Hoje, não passam de velhotes – ou velhacos – tímidos, frágeis, que já vão sendo encurralados pela (Comissão da) Verdade, pelo eco de seus crimes.

Após uma década, sonharam que era chegada a hora de dividirem, aos tabefes, os despojos almejados. Não aconteceu. Venceram, sim, a Batalha do Mensalão e, covardes, tripudiam sobre os capturados. Mas estes permanecem de cabeças e grilhões erguidos para lembrá-los de que vencer uma batalha não é vencer a guerra, que continua.

*

Abaixo, a nota de José Dirceu sobre a própria condenação

“NUNCA FIZ PARTE NEM CHEFIEI QUADRILHA

Mais uma vez, a decisão da maioria dos ministros do Supremo Tribunal Federal em me condenar, agora por formação de quadrilha, mostra total desconsideração às provas contidas nos autos e que atestam minha inocência. Nunca fiz parte nem chefiei quadrilha.

Assim como ocorreu há duas semanas, repete-se a condenação com base em indícios, uma vez que apenas o corréu Roberto Jefferson sustenta a acusação contra mim em juízo. Todas as suspeitas lançadas à época da CPI dos Correios foram rebatidas de maneira robusta pela defesa, que fez registrar no processo centenas de depoimentos que desmentem as ilações de Jefferson.

Como mostra minha defesa, as reuniões na Casa Civil com representantes de bancos e empresários são compatíveis com a função de ministro e em momento algum, como atestam os testemunhos, foram o fórum para discutir empréstimos. Todos os depoimentos confirmam a legalidade dos encontros e também são uníssonos em comprovar que, até fevereiro de 2004, eu acumulava a função de ministro da articulação política. Portanto, por dever do ofício, me reunia com as lideranças parlamentares e partidárias para discutir exclusivamente temas de importância do governo tanto na Câmara quanto no Senado, além da relação com os estados e municípios.

Sem provas, o que o Ministério Público fez e a maioria do Supremo acatou foi recorrer às atribuições do cargo para me acusar e me condenar como mentor do esquema financeiro. Fui condenado por ser ministro.

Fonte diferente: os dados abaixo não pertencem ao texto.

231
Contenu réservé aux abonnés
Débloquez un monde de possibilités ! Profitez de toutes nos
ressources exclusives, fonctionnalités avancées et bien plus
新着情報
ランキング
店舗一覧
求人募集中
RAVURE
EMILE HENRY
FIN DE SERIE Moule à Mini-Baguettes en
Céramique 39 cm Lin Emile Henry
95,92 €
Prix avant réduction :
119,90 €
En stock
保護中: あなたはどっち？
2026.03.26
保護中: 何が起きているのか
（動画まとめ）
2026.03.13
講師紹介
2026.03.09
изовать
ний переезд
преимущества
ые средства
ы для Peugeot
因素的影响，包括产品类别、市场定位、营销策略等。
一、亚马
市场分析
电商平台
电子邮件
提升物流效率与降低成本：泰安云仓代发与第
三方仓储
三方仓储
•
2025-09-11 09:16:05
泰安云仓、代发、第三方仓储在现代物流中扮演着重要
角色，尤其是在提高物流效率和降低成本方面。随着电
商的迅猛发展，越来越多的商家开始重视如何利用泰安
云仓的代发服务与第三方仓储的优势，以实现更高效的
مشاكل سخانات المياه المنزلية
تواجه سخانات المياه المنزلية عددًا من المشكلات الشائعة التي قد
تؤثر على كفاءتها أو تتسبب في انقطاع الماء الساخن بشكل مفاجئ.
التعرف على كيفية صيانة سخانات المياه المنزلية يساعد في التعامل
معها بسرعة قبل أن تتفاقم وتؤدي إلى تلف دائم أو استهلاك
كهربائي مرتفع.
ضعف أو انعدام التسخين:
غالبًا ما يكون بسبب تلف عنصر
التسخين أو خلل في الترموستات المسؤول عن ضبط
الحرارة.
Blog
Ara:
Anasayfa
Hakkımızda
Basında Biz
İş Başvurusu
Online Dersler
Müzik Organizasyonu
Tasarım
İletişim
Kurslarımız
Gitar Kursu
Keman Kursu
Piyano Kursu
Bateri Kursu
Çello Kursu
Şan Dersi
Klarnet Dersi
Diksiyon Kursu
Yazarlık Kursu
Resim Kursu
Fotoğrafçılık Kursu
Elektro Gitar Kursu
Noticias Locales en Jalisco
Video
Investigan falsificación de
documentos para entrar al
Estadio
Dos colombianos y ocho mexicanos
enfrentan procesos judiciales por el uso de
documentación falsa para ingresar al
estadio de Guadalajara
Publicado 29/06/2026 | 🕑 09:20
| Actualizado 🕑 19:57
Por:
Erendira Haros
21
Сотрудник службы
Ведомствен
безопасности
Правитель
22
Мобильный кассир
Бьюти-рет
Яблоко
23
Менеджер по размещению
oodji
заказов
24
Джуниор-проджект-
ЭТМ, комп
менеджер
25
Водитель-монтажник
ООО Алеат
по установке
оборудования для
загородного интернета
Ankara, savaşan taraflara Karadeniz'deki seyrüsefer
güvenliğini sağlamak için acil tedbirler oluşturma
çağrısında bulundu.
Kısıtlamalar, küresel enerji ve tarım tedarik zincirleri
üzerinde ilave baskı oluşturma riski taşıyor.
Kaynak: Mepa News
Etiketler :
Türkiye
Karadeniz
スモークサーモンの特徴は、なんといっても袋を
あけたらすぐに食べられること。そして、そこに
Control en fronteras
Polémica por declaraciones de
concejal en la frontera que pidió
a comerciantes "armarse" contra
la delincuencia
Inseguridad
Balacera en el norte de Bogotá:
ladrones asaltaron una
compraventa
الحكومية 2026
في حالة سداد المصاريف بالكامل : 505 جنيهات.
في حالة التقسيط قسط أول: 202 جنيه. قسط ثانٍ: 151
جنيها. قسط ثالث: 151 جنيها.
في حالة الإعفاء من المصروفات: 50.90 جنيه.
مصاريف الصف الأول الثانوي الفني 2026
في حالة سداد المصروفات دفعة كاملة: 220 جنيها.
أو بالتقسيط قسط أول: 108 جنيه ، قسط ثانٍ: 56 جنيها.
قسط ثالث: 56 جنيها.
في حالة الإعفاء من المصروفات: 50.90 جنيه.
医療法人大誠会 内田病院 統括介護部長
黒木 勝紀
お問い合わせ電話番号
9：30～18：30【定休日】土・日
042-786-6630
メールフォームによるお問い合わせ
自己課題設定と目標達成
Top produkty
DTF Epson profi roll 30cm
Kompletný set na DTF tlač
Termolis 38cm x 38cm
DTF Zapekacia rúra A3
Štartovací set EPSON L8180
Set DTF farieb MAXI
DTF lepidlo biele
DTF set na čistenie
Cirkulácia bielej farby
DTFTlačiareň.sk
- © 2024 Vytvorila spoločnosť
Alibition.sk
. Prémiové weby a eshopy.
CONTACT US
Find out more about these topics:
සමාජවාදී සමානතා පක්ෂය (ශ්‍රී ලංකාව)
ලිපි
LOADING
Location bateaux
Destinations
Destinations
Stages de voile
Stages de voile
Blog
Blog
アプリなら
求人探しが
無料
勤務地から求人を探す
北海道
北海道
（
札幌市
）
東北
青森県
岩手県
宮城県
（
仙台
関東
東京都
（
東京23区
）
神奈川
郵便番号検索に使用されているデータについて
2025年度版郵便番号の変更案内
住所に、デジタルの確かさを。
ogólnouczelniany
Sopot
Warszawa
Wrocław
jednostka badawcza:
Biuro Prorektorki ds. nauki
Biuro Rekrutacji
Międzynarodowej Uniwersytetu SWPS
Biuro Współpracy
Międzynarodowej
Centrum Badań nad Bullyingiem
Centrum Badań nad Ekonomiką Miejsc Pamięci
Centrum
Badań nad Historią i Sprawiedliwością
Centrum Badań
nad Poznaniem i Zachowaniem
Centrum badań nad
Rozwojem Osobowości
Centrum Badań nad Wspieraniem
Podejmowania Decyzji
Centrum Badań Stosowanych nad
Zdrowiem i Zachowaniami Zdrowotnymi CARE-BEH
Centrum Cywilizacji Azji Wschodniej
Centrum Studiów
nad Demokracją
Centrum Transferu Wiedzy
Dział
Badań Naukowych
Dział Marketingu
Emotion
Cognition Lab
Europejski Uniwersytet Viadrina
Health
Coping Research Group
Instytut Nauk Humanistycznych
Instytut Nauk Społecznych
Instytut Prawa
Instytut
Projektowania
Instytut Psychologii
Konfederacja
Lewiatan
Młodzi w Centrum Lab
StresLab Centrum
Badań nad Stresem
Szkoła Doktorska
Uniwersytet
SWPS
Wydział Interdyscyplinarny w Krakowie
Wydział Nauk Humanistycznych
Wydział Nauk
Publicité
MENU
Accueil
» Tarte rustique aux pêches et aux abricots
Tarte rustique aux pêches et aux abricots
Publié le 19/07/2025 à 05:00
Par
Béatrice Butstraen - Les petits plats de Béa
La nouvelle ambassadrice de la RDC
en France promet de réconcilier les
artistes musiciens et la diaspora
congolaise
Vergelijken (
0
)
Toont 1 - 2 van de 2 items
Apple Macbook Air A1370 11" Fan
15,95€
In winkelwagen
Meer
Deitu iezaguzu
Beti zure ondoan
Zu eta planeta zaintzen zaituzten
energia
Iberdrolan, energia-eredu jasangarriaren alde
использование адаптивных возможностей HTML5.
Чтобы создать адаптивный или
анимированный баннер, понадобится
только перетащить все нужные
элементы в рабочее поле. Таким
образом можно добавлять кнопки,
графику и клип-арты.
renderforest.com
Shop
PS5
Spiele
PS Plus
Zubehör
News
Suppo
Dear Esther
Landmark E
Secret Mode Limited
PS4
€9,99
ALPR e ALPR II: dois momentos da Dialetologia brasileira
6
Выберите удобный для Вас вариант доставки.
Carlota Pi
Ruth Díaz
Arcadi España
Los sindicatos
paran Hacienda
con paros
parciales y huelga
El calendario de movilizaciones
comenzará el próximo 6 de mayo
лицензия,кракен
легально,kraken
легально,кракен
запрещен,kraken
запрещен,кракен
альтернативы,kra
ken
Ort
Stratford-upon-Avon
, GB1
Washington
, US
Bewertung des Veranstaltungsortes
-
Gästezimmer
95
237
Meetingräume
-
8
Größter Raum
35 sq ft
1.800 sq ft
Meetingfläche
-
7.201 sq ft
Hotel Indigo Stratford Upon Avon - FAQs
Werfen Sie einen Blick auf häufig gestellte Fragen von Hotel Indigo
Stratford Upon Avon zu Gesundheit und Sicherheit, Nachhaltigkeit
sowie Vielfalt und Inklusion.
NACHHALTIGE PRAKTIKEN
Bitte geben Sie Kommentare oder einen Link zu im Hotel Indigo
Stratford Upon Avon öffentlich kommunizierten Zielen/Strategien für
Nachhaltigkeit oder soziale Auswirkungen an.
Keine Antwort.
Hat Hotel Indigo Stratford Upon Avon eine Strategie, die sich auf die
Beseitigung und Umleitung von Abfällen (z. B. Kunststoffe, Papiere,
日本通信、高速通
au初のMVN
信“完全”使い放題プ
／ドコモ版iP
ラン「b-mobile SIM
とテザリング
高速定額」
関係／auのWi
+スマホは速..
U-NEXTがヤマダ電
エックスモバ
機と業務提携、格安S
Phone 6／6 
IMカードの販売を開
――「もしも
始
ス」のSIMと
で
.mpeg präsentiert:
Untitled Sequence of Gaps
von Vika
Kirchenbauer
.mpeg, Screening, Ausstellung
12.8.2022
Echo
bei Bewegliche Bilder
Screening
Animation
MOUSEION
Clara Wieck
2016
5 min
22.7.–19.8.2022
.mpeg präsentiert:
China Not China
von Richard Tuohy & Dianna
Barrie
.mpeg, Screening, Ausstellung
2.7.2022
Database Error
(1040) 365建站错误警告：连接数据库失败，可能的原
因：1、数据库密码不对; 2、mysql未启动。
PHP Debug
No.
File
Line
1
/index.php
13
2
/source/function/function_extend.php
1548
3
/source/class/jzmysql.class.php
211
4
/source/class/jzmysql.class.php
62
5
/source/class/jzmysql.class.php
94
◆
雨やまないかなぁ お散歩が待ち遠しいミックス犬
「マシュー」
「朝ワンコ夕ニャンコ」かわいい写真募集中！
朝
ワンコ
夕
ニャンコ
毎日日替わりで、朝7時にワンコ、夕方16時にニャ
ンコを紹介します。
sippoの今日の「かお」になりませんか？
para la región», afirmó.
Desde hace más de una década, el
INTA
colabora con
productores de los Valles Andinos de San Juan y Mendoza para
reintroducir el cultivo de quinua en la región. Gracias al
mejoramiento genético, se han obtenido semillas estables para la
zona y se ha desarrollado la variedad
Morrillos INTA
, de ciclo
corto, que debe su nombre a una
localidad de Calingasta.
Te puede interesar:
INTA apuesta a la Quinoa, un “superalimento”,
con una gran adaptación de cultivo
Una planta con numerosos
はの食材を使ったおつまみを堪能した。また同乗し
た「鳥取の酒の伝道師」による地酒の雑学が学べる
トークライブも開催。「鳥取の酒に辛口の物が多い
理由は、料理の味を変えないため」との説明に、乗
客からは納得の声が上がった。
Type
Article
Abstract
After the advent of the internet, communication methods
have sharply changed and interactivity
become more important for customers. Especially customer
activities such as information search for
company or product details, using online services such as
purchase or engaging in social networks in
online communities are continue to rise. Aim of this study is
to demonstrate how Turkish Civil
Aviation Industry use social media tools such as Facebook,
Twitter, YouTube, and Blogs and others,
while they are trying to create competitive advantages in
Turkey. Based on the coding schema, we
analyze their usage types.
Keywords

Fica provado ainda que nunca tive qualquer relação com o senhor Marcos Valério. As quebras de meus sigilos fiscal, bancário e telefônico apontam que não há qualquer relação com o publicitário. 

Teorias e decisões que se curvam à sede por condenações, sem garantir a presunção da inocência ou a análise mais rigorosa das provas produzidas pela defesa, violam o Estado Democrático de Direito.

O que está em jogo são as liberdades e garantias individuais. Temo que as premissas usadas neste julgamento, criando uma nova jurisprudência na Suprema Corte brasileira, sirvam de norte para a condenação de outros réus inocentes país afora. A minha geração, que lutou pela democracia e foi vítima dos tribunais de exceção, especialmente após o Ato Institucional número 5, sabe o valor da luta travada para se erguer os pilares da nossa atual democracia. Condenar sem provas não cabe em uma democracia soberana.

Vou continuar minha luta para provar minha inocência, mas sobretudo para assegurar que garantias tão valiosas ao Estado Democrático de Direito não se percam em nosso país. Os autos falam por si mesmo. Qualquer consulta às suas milhares de páginas, hoje ou amanhã, irá comprovar a inocência que me foi negada neste julgamento.